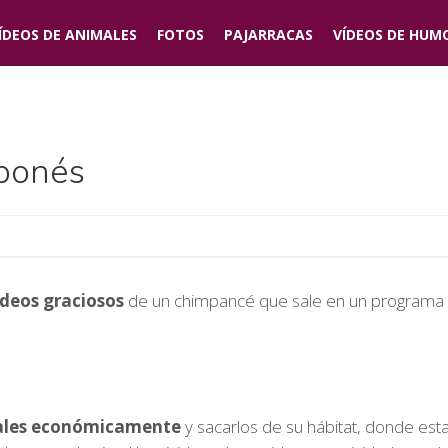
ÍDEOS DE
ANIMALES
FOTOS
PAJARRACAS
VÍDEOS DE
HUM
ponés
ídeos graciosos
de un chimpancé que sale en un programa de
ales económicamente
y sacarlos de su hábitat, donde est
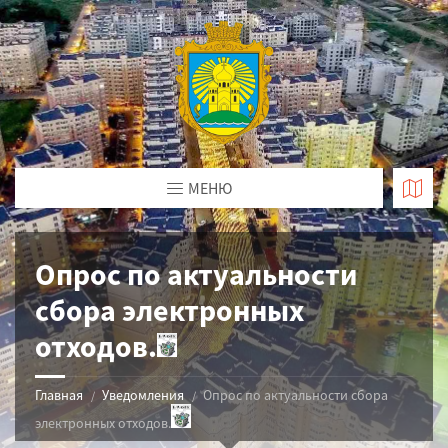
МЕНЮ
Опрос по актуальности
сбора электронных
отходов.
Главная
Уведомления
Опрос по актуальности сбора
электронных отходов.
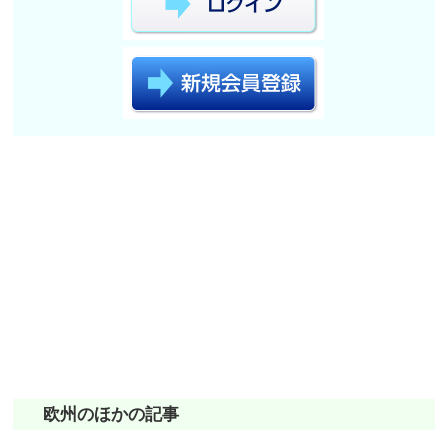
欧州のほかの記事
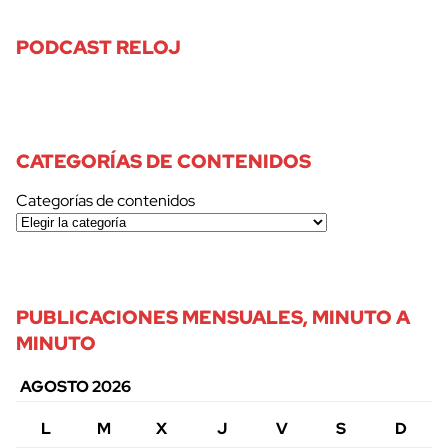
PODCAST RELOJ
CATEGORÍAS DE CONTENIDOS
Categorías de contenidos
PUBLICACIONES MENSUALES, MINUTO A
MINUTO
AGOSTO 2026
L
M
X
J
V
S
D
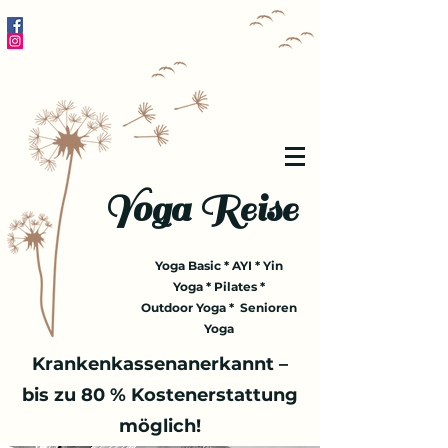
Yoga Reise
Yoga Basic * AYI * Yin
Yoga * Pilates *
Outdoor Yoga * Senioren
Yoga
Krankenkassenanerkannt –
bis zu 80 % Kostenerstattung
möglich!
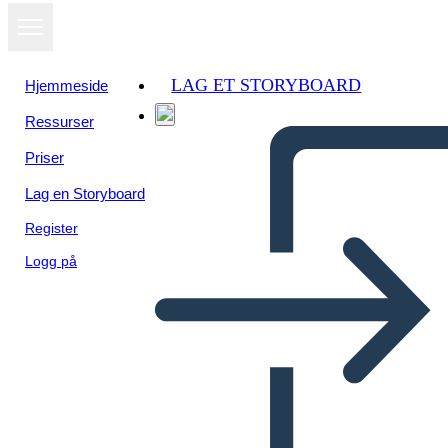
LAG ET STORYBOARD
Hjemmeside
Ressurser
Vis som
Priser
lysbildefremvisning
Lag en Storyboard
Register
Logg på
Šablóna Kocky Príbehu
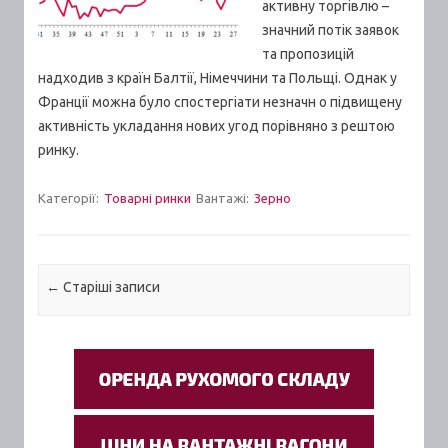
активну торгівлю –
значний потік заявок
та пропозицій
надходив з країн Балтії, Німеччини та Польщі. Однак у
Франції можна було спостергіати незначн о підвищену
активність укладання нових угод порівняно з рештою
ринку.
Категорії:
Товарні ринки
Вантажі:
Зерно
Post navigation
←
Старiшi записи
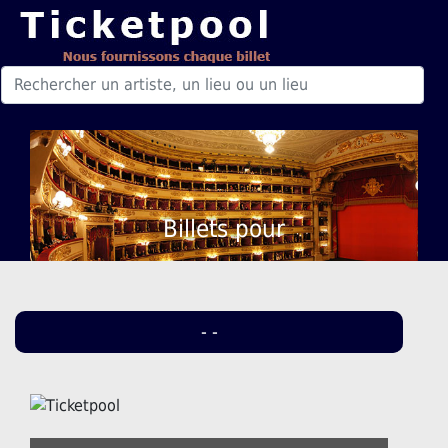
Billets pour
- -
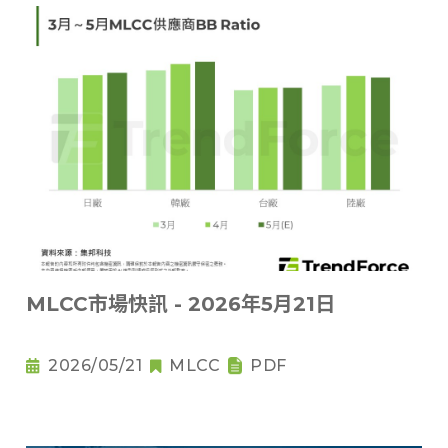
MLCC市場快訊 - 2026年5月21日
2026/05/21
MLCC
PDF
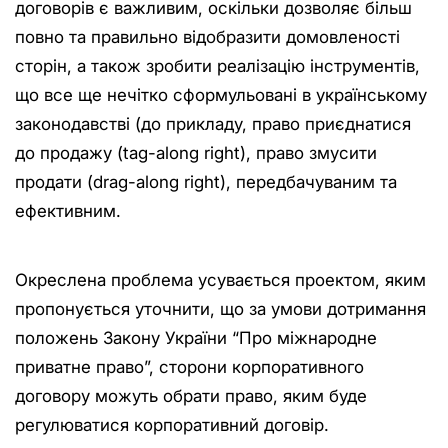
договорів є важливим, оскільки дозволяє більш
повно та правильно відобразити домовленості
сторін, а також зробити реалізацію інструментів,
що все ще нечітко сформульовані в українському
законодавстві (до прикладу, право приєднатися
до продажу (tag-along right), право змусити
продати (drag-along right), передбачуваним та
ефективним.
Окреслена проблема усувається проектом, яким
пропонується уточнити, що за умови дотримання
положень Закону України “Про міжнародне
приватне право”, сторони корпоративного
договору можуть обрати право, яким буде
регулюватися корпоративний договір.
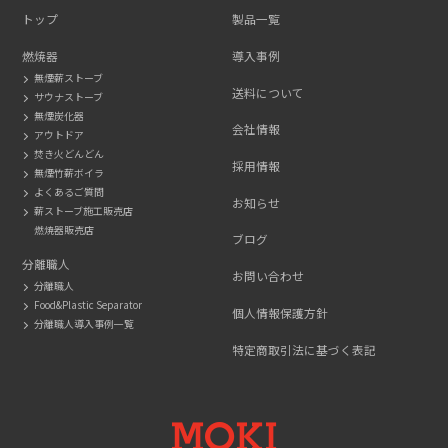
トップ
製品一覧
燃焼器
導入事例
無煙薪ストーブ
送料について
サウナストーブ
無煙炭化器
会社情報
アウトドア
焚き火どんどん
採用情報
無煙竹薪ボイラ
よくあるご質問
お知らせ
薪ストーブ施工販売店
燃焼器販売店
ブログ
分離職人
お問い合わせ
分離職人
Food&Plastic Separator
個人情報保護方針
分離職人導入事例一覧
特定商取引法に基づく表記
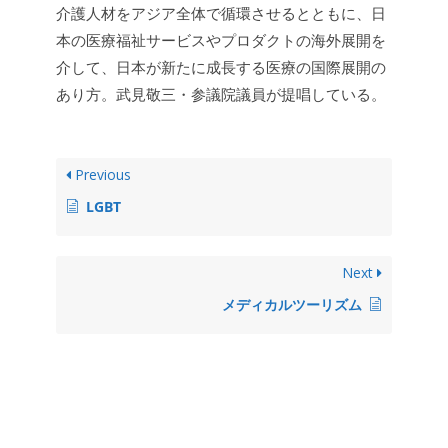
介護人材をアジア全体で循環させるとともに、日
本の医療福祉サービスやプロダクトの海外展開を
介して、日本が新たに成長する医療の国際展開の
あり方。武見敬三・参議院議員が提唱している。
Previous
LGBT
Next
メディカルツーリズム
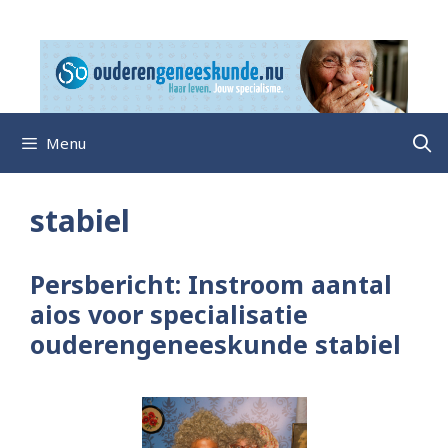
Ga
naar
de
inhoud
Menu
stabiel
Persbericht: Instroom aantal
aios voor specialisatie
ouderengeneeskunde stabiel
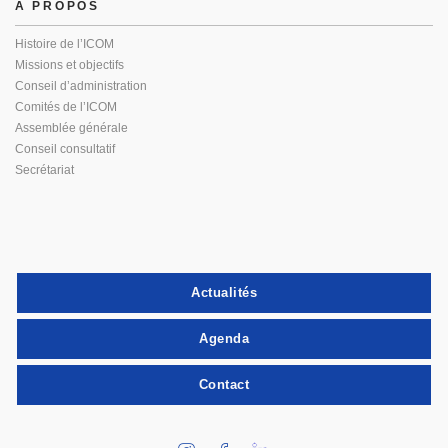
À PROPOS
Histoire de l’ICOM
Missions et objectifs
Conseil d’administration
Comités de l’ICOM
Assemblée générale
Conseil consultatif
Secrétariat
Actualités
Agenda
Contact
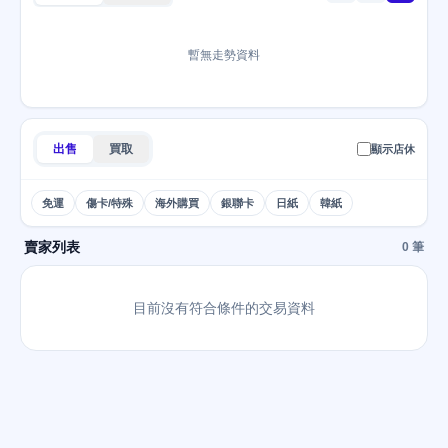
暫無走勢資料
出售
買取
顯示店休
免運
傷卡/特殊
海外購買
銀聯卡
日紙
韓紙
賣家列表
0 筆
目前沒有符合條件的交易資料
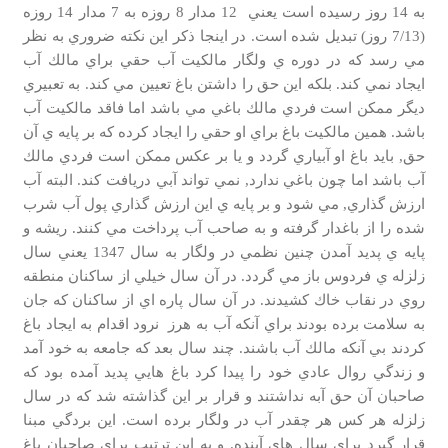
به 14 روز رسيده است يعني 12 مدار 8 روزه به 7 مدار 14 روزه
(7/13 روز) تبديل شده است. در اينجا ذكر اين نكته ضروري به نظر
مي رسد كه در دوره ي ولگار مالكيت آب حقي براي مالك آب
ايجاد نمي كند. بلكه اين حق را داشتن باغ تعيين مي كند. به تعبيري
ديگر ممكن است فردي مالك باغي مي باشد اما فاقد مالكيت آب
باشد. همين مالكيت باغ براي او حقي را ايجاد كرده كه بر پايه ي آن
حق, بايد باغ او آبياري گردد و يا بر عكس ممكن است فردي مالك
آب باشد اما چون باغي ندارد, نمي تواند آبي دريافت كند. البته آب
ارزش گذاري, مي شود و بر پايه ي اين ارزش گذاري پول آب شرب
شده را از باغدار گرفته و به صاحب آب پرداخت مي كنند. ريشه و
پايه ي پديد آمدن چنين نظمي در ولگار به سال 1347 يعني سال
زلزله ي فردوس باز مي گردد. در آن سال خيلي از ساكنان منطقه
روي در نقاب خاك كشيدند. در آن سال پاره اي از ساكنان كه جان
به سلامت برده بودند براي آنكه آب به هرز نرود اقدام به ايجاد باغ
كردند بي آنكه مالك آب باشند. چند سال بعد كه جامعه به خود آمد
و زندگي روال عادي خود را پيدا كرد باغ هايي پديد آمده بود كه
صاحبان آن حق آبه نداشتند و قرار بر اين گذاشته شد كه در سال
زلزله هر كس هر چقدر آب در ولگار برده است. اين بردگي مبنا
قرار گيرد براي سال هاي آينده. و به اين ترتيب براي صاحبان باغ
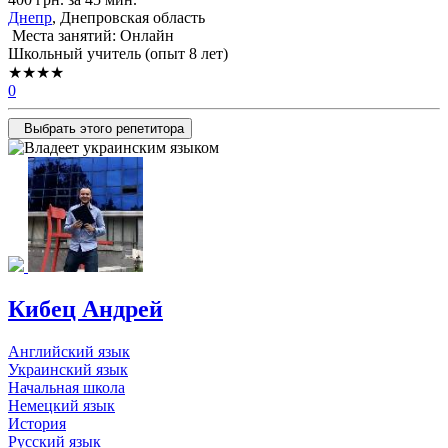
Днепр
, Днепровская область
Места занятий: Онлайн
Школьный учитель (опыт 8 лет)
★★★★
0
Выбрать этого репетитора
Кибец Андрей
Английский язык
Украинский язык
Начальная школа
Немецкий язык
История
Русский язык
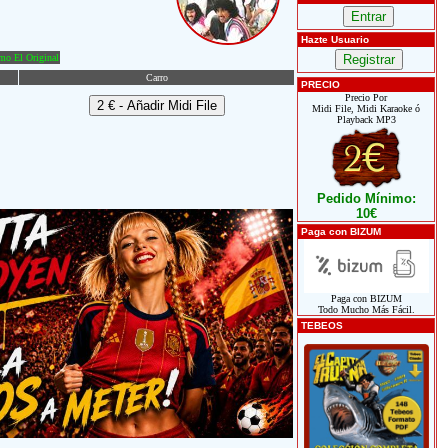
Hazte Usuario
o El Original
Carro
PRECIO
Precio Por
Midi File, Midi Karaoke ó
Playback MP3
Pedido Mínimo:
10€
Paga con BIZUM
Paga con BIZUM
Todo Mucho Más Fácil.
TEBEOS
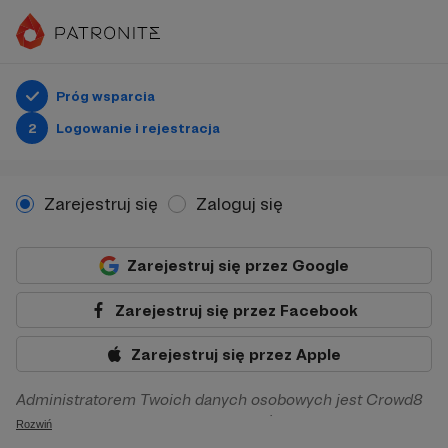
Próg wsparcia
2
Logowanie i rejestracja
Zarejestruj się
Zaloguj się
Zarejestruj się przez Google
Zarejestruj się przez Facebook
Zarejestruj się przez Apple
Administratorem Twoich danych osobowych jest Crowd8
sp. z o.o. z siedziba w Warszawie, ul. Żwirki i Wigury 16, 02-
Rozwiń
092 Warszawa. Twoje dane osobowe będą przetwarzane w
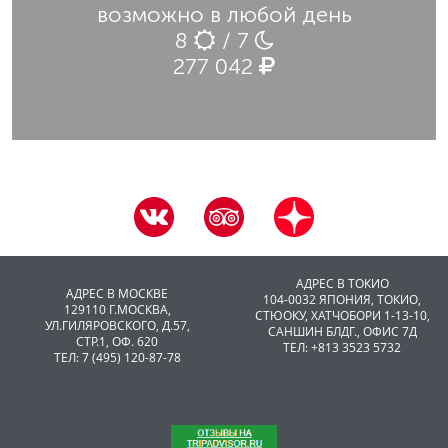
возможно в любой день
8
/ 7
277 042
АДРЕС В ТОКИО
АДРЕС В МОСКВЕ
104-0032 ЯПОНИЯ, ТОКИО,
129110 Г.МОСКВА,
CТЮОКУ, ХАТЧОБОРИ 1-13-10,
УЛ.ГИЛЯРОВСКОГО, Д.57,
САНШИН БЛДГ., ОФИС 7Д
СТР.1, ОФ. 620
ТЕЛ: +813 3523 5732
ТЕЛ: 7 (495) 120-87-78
========
[TASK REQUIREMENTS] Output the entries above exactly. Drop the pictures.

[PROBLEM SOLUTION]
ÍDEOS DE
ANIMALES
FOTOS
PAJARRACAS
VÍDEOS DE
HUM
ponés
ídeos graciosos
de un chimpancé que sale en un programa de
ales económicamente
y sacarlos de su hábitat, donde est
МЕНЮ
Опрос по актуальности
сбора электронных
отходов.
Главная
Уведомления
Опрос по актуальности сбора
электронных отходов.
欧州のほかの記事
PODCAST RELOJ
CATEGORÍAS DE CONTENIDOS
Categorías de contenidos
PUBLICACIONES MENSUALES, MINUTO A
MINUTO
AGOSTO 2026
L
M
X
J
V
S
D
Yoga Reise
Yoga Basic * AYI * Yin
Yoga * Pilates *
Outdoor Yoga * Senioren
Yoga
Krankenkassenanerkannt –
bis zu 80 % Kostenerstattung
möglich!
LAG ET STORYBOARD
Hjemmeside
Ressurser
Vis som
Priser
lysbildefremvisning
Lag en Storyboard
Register
Logg på
Šablóna Kocky Príbehu
активну торгівлю –
значний потік заявок
та пропозицій
надходив з країн Балтії, Німеччини та Польщі. Однак у
Франції можна було спостергіати незначн о підвищену
активність укладання нових угод порівняно з рештою
ринку.
Категорії:
Товарні ринки
Вантажі:
Зерно
Post navigation
←
Старiшi записи
Billets pour
- -
MLCC市場快訊 - 2026年5月21日
2026/05/21
MLCC
PDF
договорів є важливим, оскільки дозволяє більш
повно та правильно відобразити домовленості
сторін, а також зробити реалізацію інструментів,
що все ще нечітко сформульовані в українському
законодавстві (до прикладу, право приєднатися
до продажу (tag-along right), право змусити
продати (drag-along right), передбачуваним та
ефективним.
Окреслена проблема усувається проектом, яким
пропонується уточнити, що за умови дотримання
положень Закону України “Про міжнародне
приватне право”, сторони корпоративного
договору можуть обрати право, яким буде
регулюватися корпоративний договір.
トップ
製品一覧
燃焼器
導入事例
無煙薪ストーブ
送料について
サウナストーブ
無煙炭化器
会社情報
アウトドア
焚き火どんどん
採用情報
無煙竹薪ボイラ
よくあるご質問
お知らせ
薪ストーブ施工販売店
燃焼器販売店
ブログ
分離職人
お問い合わせ
分離職人
Food&Plastic Separator
個人情報保護方針
分離職人導入事例一覧
特定商取引法に基づく表記
介護人材をアジア全体で循環させるとともに、日
本の医療福祉サービスやプロダクトの海外展開を
介して、日本が新たに成長する医療の国際展開の
あり方。武見敬三・参議院議員が提唱している。
Previous
LGBT
Next
メディカルツーリズム
Ga
naar
de
inhoud
Menu
stabiel
Persbericht: Instroom aantal
aios voor specialisatie
ouderengeneeskunde stabiel
À PROPOS
Histoire de l’ICOM
Missions et objectifs
Conseil d’administration
Comités de l’ICOM
Assemblée générale
Conseil consultatif
Secrétariat
Actualités
Agenda
Contact
暫無走勢資料
出售
買取
顯示店休
免運
傷卡/特殊
海外購買
銀聯卡
日紙
韓紙
賣家列表
0 筆
目前沒有符合條件的交易資料
به 14 روز رسيده است يعني 12 مدار 8 روزه به 7 مدار 14 روزه
(7/13 روز) تبديل شده است. در اينجا ذكر اين نكته ضروري به نظر
مي رسد كه در دوره ي ولگار مالكيت آب حقي براي مالك آب
ايجاد نمي كند. بلكه اين حق را داشتن باغ تعيين مي كند. به تعبيري
ديگر ممكن است فردي مالك باغي مي باشد اما فاقد مالكيت آب
باشد. همين مالكيت باغ براي او حقي را ايجاد كرده كه بر پايه ي آن
حق, بايد باغ او آبياري گردد و يا بر عكس ممكن است فردي مالك
آب باشد اما چون باغي ندارد, نمي تواند آبي دريافت كند. البته آب
ارزش گذاري, مي شود و بر پايه ي اين ارزش گذاري پول آب شرب
شده را از باغدار گرفته و به صاحب آب پرداخت مي كنند. ريشه و
پايه ي پديد آمدن چنين نظمي در ولگار به سال 1347 يعني سال
زلزله ي فردوس باز مي گردد. در آن سال خيلي از ساكنان منطقه
روي در نقاب خاك كشيدند. در آن سال پاره اي از ساكنان كه جان
به سلامت برده بودند براي آنكه آب به هرز نرود اقدام به ايجاد باغ
كردند بي آنكه مالك آب باشند. چند سال بعد كه جامعه به خود آمد
و زندگي روال عادي خود را پيدا كرد باغ هايي پديد آمده بود كه
صاحبان آن حق آبه نداشتند و قرار بر اين گذاشته شد كه در سال
زلزله هر كس هر چقدر آب در ولگار برده است. اين بردگي مبنا
قرار گيرد براي سال هاي آينده. و به اين ترتيب براي صاحبان باغ
Днепр
, Днепровская область
Места занятий: Онлайн
Школьный учитель (опыт 8 лет)
★★★★
0
Выбрать этого репетитора
Кибец Андрей
Английский язык
Украинский язык
Начальная школа
Немецкий язык
История
Русский язык
Hazte Usuario
o El Original
Carro
PRECIO
Precio Por
Midi File, Midi Karaoke ó
Playback MP3
Pedido Mínimo:
10€
Paga con BIZUM
Paga con BIZUM
Todo Mucho Más Fácil.
TEBEOS
Próg wsparcia
2
Logowanie i rejestracja
Zarejestruj się
Zaloguj się
Zarejestruj się przez Google
Zarejestruj się przez Facebook
Zarejestruj się przez Apple
Administratorem Twoich danych osobowych jest Crowd8
sp. z o.o. z siedziba w Warszawie, ul. Żwirki i Wigury 16, 02-
Rozwiń
092 Warszawa. Twoje dane osobowe będą przetwarzane w
возможно в любой день
8
/ 7
277 042
АДРЕС В ТОКИО
АДРЕС В МОСКВЕ
104-0032 ЯПОНИЯ, ТОКИО,
129110 Г.МОСКВА,
CТЮОКУ, ХАТЧОБОРИ 1-13-10,
УЛ.ГИЛЯРОВСКОГО, Д.57,
САНШИН БЛДГ., ОФИС 7Д
СТР.1, ОФ. 620
ТЕЛ: +813 3523 5732
ТЕЛ: 7 (495) 120-87-78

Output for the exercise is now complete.